Cultivating Rights, Rooting Resilience: Forging Futures for Rights

Forging Futures for Rights

Feminist aspirations for a more just, liberational, and equitable future for all women push us to stand firm against any regression of hard-fought norms and standards. What currently exists is not enough; measures that tinker at the edges of inequality and discrimination proliferate and diminish concerted efforts at transformative and structural change, while longstanding norms and standards are emptied of their power and meaning. Too often, human rights are wielded as a tool to maintain existing power relations and the status quo, privileging some groups while discriminating against others based on their class, race, disability, Indigeneity, caste, religion, nationality, and other intersections where rights deficits occur, and where there is little effort to expand these protections to those more marginalised and less able to effect
change.

Our approach aims to explicitly and meaningfully transform the lives of those bearing the biggest
burden of the world’s inequalities. It rejects an approach to human rights that uses these instruments to maintain capitalism, patriarchy, militarism, and extractivism—permitting harm and loss of life, while protecting the futures of a small few.

This interference avoids delivering on the transformative reorientation of our political and
economic institutions that is needed to meet the scale and scope of the world’s problems. Alternative
and feminist rights frameworks already exist that, rather than maintaining the status quo, provide the
normative and legal underpinnings for a world where the needs and well-being of all people are met, no one is dispensable or disposable, and planetary boundaries and diverse ecosystems are protected for current and future generations. These are futures that we must forge, and those futures must inform how we interpret and apply human rights norms and standards today.

IWRAW Asia Pacific has over three decades of experience in clarifying and enhancing women’s human rights by partnering with norm-setting bodies, such as CEDAW, to push forward human rights standards, mechanisms and movements to reach their aspirational potential of substantive equality for all. his means co-creating in partnership with critical constituencies the strategies, evidence base, concepts and practices needed to infuse international human rights standards and institutions with the necessary structural, internationalist feminist politics.

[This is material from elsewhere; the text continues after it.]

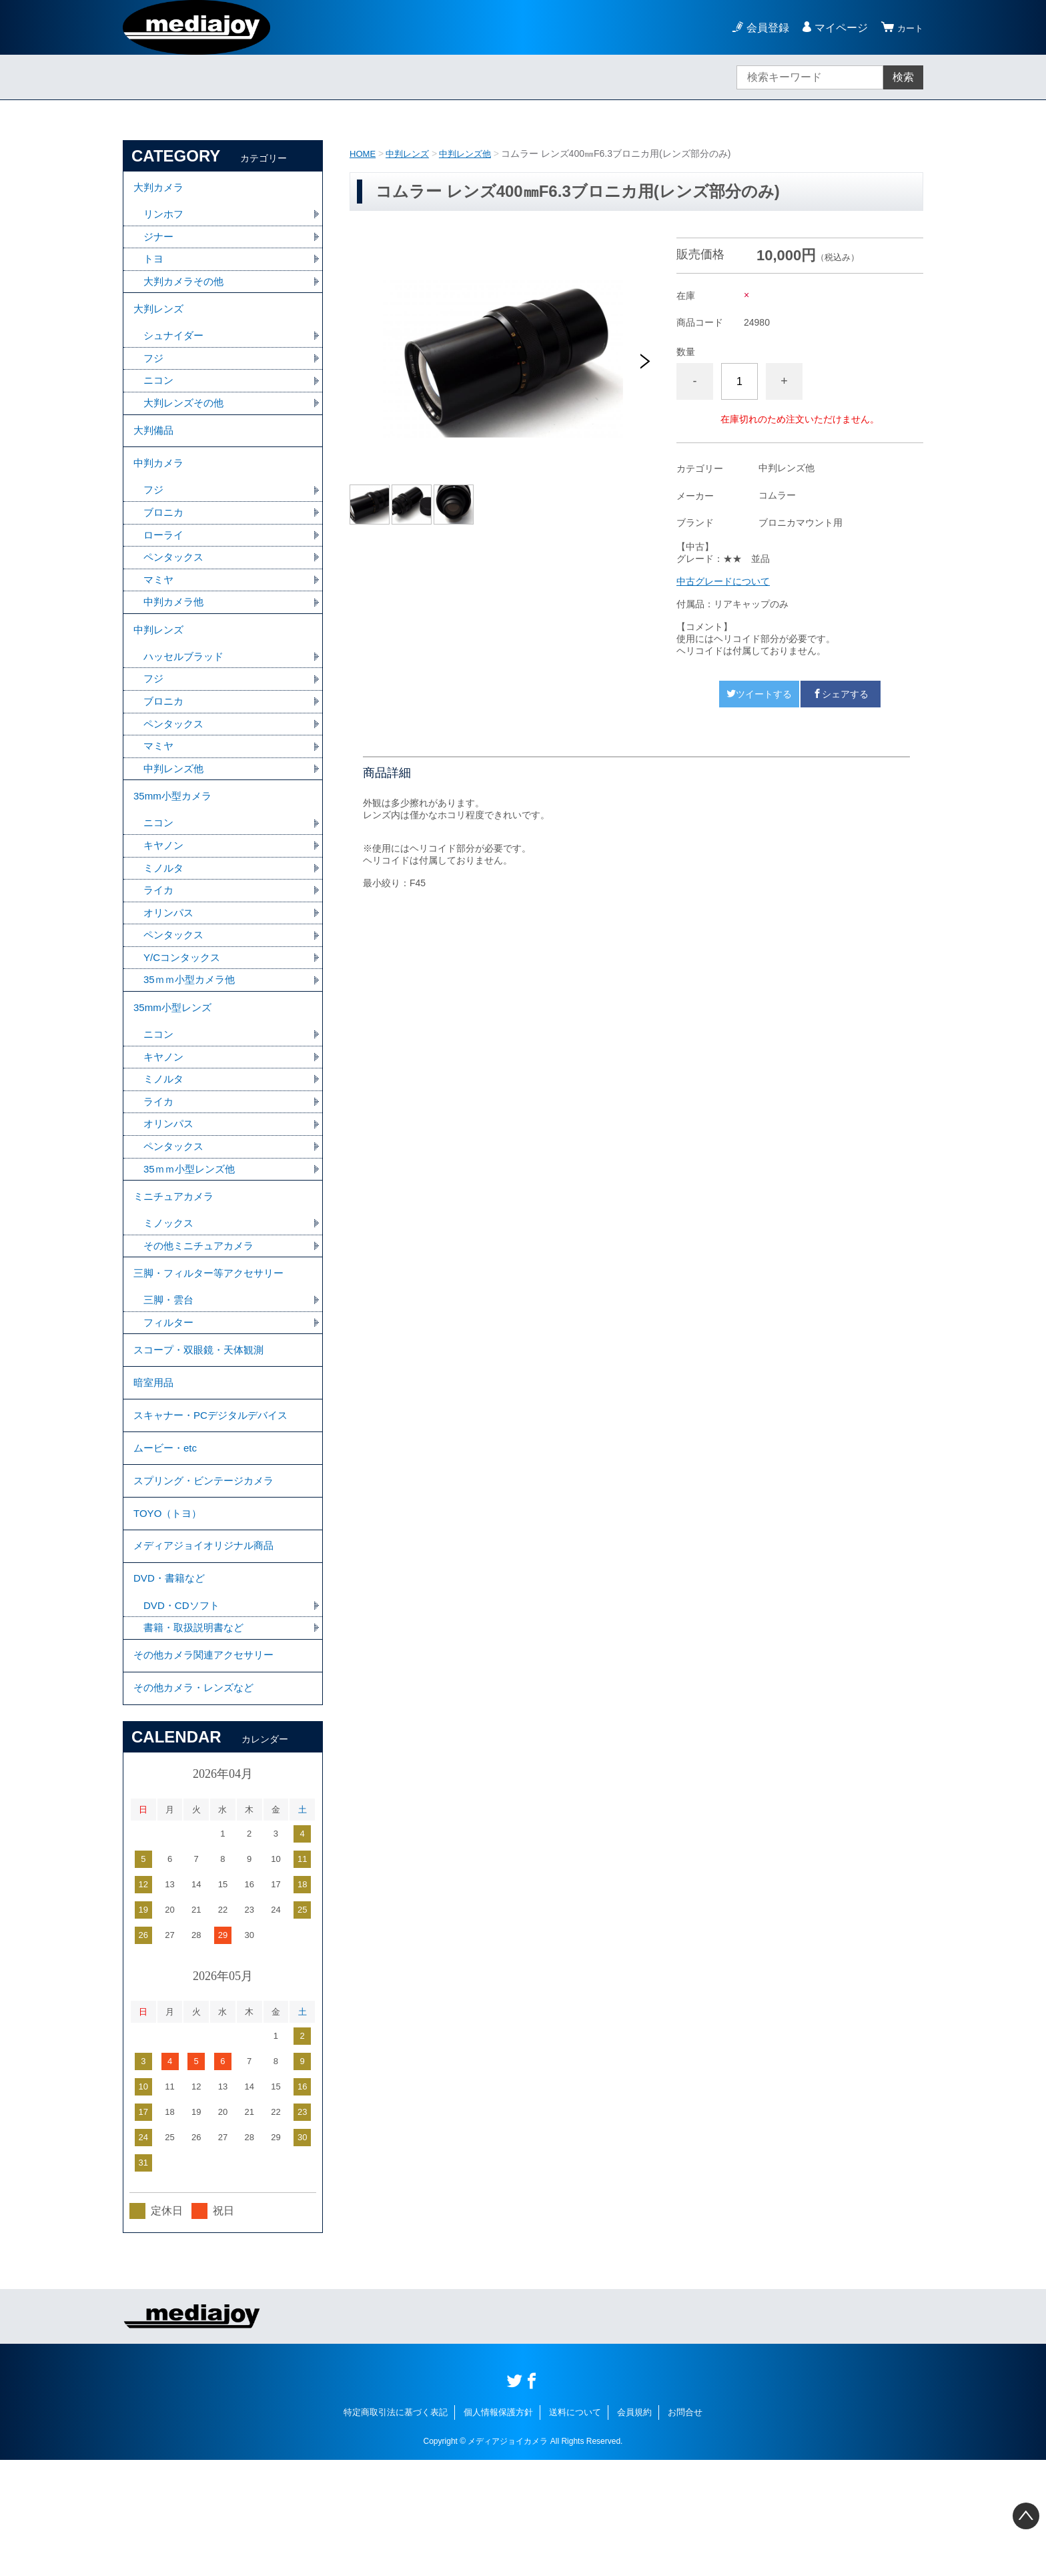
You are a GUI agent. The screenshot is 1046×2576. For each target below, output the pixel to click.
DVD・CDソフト (183, 1711)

It means using already-existing alternative frameworks on rights and equality to respond to the structures and specific contexts that significantly diminish women’s human rights and gender equality. However, it also means innovating in new areas and with new concepts and practices to meet today’s and tomorrow’s realities, including towards a whole systems approach to solving inequality issues for women, and to actively challenge the singularity in approach of using legal solutions and shift attention towards non-law approaches in building transformative change in ideology and practices. We will build our own capacity, contributing to and co-creating feminist knowledge and conceptual resources on phenomena, systems, and institutions that are currently under explored but necessary for forging feminist futures for rights.

Outcomes

  • Global South feminist realities and voices are embedded in the co-creation of norms and alternative solutions leading to transformative change on women’s human rights, gender equality, and accountability of non-state actors.
  • Built capacity and resources with our partners on transformative norms and practices for just and inclusive feminist futures based on care, solidarity,substantive equality, justice and freedom from violence.
  • Creative and visionary alternative feminist spaces are sustained to strengthen collective action on new and emerging issues affecting the vision of feminist futures.